#### Your goal:
If a line in the entries below includes "Sebastien", show that line.

═════ Materials provided

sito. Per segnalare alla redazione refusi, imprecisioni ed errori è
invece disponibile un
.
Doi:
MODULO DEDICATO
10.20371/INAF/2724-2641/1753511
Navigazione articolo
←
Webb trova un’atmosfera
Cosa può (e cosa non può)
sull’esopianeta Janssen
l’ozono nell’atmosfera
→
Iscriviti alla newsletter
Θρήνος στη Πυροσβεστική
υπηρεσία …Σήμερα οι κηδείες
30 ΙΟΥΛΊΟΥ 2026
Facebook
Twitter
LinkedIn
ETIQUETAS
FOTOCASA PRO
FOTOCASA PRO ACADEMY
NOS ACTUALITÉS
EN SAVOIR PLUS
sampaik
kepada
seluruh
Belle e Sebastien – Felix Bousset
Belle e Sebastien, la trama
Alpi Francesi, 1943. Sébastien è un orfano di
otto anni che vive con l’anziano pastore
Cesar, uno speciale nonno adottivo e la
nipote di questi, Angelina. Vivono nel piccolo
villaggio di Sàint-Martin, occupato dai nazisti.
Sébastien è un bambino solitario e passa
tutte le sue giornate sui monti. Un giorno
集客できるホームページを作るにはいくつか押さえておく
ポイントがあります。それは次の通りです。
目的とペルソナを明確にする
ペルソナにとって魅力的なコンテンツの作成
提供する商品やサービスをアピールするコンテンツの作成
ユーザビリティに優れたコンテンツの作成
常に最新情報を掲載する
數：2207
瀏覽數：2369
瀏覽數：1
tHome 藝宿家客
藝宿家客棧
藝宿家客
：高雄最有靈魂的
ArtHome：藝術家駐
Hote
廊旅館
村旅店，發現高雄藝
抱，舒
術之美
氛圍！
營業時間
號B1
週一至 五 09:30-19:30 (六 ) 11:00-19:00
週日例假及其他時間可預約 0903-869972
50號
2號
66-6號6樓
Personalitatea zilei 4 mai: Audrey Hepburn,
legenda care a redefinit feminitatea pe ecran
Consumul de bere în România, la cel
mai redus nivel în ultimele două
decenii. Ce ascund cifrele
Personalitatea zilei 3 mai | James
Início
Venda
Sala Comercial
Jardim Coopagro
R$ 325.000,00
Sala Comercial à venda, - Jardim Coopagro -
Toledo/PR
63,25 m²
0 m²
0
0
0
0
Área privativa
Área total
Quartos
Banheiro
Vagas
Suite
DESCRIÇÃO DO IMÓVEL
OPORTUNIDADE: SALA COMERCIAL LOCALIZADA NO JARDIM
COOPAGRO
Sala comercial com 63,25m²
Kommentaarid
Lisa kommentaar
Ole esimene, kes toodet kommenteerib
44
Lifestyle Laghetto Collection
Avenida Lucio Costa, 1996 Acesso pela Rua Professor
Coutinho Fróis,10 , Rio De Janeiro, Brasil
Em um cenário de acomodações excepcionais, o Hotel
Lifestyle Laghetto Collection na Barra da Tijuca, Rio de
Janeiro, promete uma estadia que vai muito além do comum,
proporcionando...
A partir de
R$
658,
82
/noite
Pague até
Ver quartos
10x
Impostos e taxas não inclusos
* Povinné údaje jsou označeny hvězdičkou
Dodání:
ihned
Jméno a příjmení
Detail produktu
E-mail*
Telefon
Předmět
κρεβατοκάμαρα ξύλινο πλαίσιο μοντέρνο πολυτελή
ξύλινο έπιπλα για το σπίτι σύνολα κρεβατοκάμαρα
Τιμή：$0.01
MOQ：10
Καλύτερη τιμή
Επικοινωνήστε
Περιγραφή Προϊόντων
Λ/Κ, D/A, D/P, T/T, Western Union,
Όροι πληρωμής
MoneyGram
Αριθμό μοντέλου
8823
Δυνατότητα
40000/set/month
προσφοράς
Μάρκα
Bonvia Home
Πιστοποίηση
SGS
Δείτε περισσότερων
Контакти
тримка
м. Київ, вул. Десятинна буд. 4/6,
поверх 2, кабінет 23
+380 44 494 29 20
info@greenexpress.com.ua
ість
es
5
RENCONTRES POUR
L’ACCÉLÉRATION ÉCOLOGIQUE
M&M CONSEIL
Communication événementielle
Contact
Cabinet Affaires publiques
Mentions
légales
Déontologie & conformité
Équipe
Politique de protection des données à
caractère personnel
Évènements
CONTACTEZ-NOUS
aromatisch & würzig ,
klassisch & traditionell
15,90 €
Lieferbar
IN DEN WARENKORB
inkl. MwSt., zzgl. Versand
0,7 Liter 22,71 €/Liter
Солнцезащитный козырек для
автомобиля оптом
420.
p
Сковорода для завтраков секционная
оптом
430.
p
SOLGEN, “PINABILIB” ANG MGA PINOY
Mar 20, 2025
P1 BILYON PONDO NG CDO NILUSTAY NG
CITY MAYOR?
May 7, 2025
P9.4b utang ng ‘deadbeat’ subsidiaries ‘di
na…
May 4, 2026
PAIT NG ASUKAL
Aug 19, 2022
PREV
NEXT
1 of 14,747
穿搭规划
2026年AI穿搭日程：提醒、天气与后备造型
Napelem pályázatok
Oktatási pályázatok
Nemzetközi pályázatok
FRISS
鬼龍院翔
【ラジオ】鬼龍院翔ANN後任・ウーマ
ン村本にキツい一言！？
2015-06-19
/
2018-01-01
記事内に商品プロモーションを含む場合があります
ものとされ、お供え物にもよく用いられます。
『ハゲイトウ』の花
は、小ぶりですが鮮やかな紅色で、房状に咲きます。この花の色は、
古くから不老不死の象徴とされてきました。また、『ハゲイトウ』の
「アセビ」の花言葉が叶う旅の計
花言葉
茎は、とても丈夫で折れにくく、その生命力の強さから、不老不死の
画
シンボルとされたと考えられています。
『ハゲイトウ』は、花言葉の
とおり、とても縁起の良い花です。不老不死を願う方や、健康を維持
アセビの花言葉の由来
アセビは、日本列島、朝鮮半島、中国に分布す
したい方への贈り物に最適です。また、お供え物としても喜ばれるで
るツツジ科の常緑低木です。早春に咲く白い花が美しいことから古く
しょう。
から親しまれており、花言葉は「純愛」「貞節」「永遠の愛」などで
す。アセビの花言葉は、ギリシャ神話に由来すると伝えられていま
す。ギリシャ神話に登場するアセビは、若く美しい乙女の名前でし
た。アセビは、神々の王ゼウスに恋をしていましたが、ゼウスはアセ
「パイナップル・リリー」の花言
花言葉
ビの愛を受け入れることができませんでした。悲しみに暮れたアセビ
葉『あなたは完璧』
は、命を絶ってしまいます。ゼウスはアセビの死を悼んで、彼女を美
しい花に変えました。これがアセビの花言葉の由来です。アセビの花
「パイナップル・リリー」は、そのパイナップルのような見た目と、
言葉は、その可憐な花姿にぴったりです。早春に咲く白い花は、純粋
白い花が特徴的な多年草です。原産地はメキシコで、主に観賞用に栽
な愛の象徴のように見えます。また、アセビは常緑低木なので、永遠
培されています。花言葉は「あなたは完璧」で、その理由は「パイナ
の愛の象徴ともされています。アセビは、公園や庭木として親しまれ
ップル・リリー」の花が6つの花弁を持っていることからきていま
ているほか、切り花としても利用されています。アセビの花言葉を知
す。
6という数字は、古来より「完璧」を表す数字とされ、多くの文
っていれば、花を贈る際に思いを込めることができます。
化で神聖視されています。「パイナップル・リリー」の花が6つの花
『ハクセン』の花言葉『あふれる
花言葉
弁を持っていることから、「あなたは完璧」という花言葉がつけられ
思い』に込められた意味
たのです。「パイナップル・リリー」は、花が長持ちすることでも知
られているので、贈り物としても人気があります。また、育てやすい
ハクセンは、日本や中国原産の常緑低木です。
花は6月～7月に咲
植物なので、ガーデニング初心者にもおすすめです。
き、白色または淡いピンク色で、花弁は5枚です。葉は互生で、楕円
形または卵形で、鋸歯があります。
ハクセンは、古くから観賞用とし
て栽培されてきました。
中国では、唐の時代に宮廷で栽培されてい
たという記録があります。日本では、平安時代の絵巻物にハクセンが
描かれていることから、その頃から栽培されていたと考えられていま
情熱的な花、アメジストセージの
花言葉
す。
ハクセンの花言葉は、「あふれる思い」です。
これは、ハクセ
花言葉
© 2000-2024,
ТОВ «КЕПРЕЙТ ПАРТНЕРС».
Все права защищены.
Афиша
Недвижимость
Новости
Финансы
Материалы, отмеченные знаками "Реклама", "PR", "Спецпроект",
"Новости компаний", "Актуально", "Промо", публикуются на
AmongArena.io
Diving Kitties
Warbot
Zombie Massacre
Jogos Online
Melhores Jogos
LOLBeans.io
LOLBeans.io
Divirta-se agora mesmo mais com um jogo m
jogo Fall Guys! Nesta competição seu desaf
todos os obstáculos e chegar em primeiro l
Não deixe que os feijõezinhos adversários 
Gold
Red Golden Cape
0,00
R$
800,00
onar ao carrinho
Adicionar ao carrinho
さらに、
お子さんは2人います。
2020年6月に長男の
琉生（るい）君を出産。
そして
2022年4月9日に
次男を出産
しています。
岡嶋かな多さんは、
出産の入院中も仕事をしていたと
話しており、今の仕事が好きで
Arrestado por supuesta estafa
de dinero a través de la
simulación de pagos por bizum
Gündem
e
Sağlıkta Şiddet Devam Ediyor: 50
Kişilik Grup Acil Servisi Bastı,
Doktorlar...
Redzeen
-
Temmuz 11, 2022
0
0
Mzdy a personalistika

══════════

#### Your response:
Belle e Sebastien – Felix Bousset
Belle e Sebastien, la trama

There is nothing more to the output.